It’s becoming more and more important to women leaders that they work for companies that prioritize flexibility, employee well-being, and diversity, equity, and inclusion (DEI).
2022 marks the eighth year of McKinsey’s Women in the Workplace report. Conducted in partnership with LeanIn.Org, their effort is the largest study of women in corporate America to date.
This year, McKinsey collected data from “333 participating organizations employing more than 12 million people, surveyed more than 40,000 employees, and conducted interviews with women of diverse identities—including women of color, LGBTQ+ women, and women with disabilities—to get an intersectional look at biases and barriers.”
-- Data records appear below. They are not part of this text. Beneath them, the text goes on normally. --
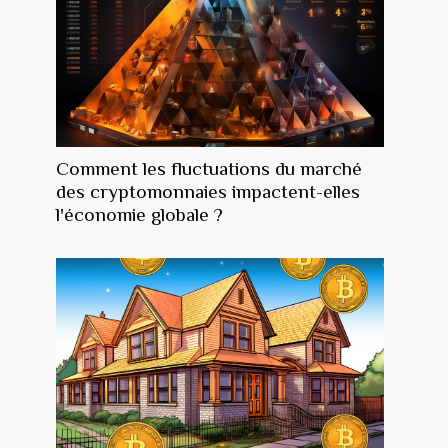
Comment les fluctuations du marché
des cryptomonnaies impactent-elles
l'économie globale ?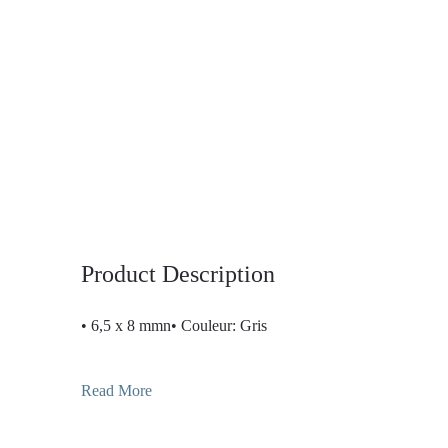
Product Description
• 6,5 x 8 mmn• Couleur: Gris
Read More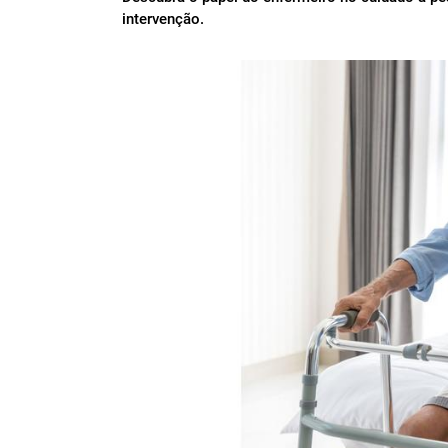
intervenção.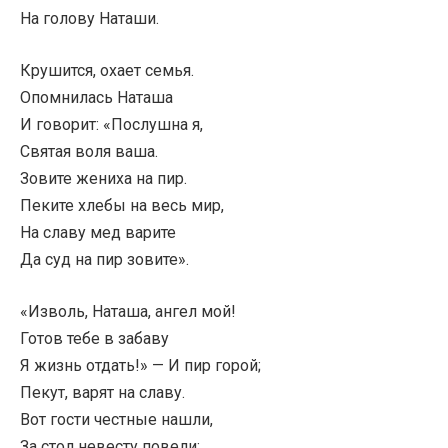
На голову Наташи.
Крушится, охает семья.
Опомнилась Наташа
И говорит: «Послушна я,
Святая воля ваша.
Зовите жениха на пир.
Пеките хлебы на весь мир,
На славу мед варите
Да суд на пир зовите».
«Изволь, Наташа, ангел мой!
Готов тебе в забаву
Я жизнь отдать!» — И пир горой;
Пекут, варят на славу.
Вот гости честные нашли,
За стол невесту повели;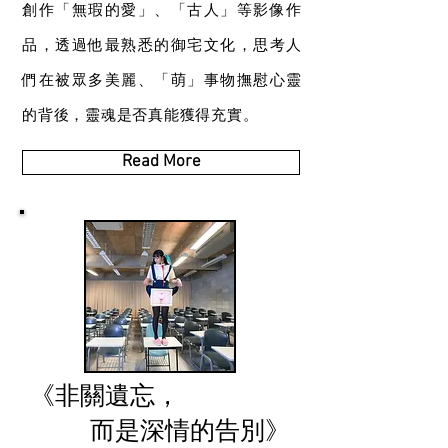
創作「無瑕的愛」、「古人」等影像作
品，透過他最熟悉的御宅文化，思考人
們在被眾多美麗、「萌」事物撫慰心靈
的背後，靈魂是否真能獲得充實。
Read More
《非關遺忘，
而是深情的告別
》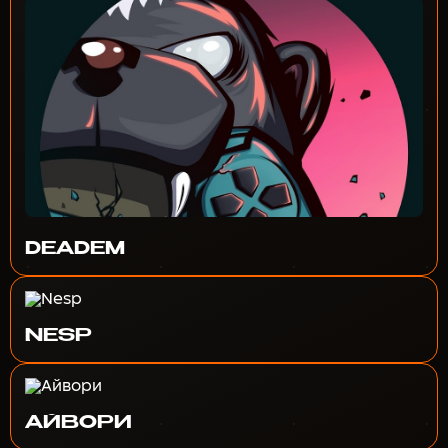
DEADEM
NESP
АЙВОРИ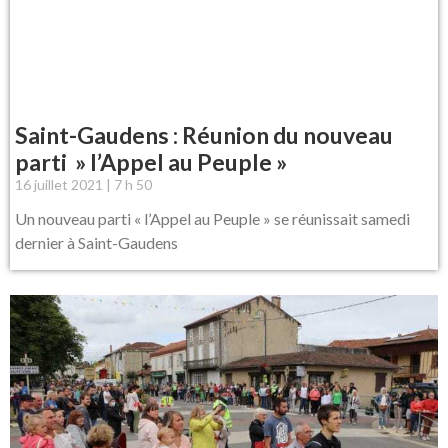
Saint-Gaudens : Réunion du nouveau
parti » l’Appel au Peuple »
16 juillet 2021
7 h 50
Un nouveau parti « l’Appel au Peuple » se réunissait samedi
dernier à Saint-Gaudens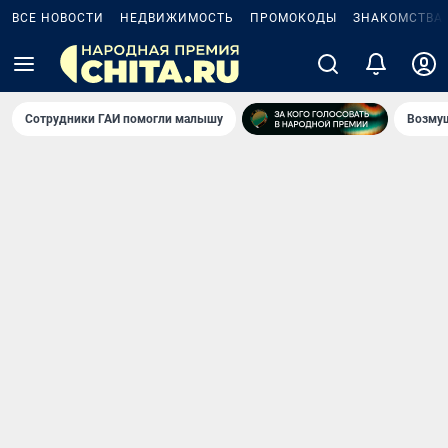
ВСЕ НОВОСТИ
НЕДВИЖИМОСТЬ
ПРОМОКОДЫ
ЗНАКОМСТВА
Сотрудники ГАИ помогли малышу
Возмущ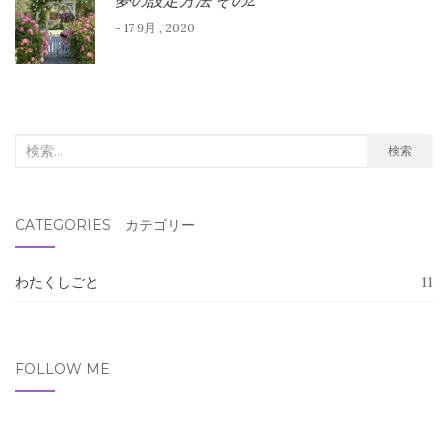
夢の設定方法 その2
- 17 9月 , 2020
検
検索
索
対
CATEGORIES カテゴリー
象:
わたくしごと
11
FOLLOW ME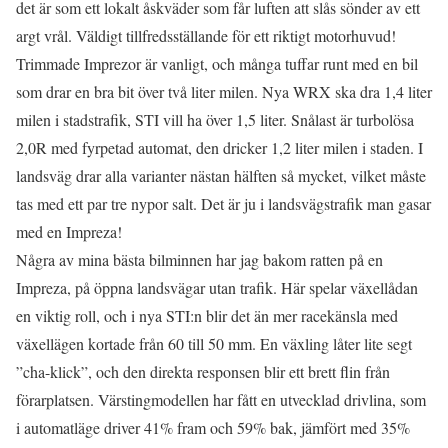
det är som ett lokalt åskväder som får luften att slås sönder av ett
argt vrål. Väldigt tillfredsställande för ett riktigt motorhuvud!
Trimmade Imprezor är vanligt, och många tuffar runt med en bil
som drar en bra bit över två liter milen. Nya WRX ska dra 1,4 liter
milen i stadstrafik, STI vill ha över 1,5 liter. Snålast är turbolösa
2,0R med fyrpetad automat, den dricker 1,2 liter milen i staden. I
landsväg drar alla varianter nästan hälften så mycket, vilket måste
tas med ett par tre nypor salt. Det är ju i landsvägstrafik man gasar
med en Impreza!
Några av mina bästa bilminnen har jag bakom ratten på en
Impreza, på öppna landsvägar utan trafik. Här spelar växellådan
en viktig roll, och i nya STI:n blir det än mer racekänsla med
växellägen kortade från 60 till 50 mm. En växling låter lite segt
”cha-klick”, och den direkta responsen blir ett brett flin från
förarplatsen. Värstingmodellen har fått en utvecklad drivlina, som
i automatläge driver 41% fram och 59% bak, jämfört med 35%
Their research ultimately revealed we’re amid what they’ve termed a “Great Breakup.” In essence, women employees are demanding more from their workplace, and they’re leaving their companies in unprecedented numbers in order to get it.
As we know, this type of movement can have serious repercussions for companies, and we wanted to find out why.
The research indicates female leaders face obstacles that make it harder to advance if they stay put. They’re more likely to experience microaggressions, such as having their “judgment questioned or being mistaken for someone more junior.” They’re also doing more to support employee mental health and foster inclusion, but this critical work is spreading them thin and going mostly unacknowledged.
Why are so many women leaving their jobs?
According to McKinsey, microaggressions, mental health, and culture are at the top of the list. And, these factors that prompt current female leaders to leave their companies are even more important to the next generation of women according to the data.
Young generations of women prioritize the opportunity to advance—for example, McKinsey reported more than two-thirds of women under 30 want to be senior leaders. Young women are also more likely than current women leaders to say flexibility and company commitment to mental health and DEI are major factors when deciding on their place of employment. According to McKinsey, organizations that don’t take action may “struggle to recruit and retain the next generation of women leaders.”
What to do with the data
According to the report, a vast majority of employees want to continue to work for companies that offer remote- or hybrid-work options. Specifically, McKinsey found this to be a major factor when it comes to the well-being of their female employees. Women employees who can choose to work in the arrangement they prefer—whether remote or on-site—are “less burned out, happier in their jobs, and much less likely to consider leaving their companies.”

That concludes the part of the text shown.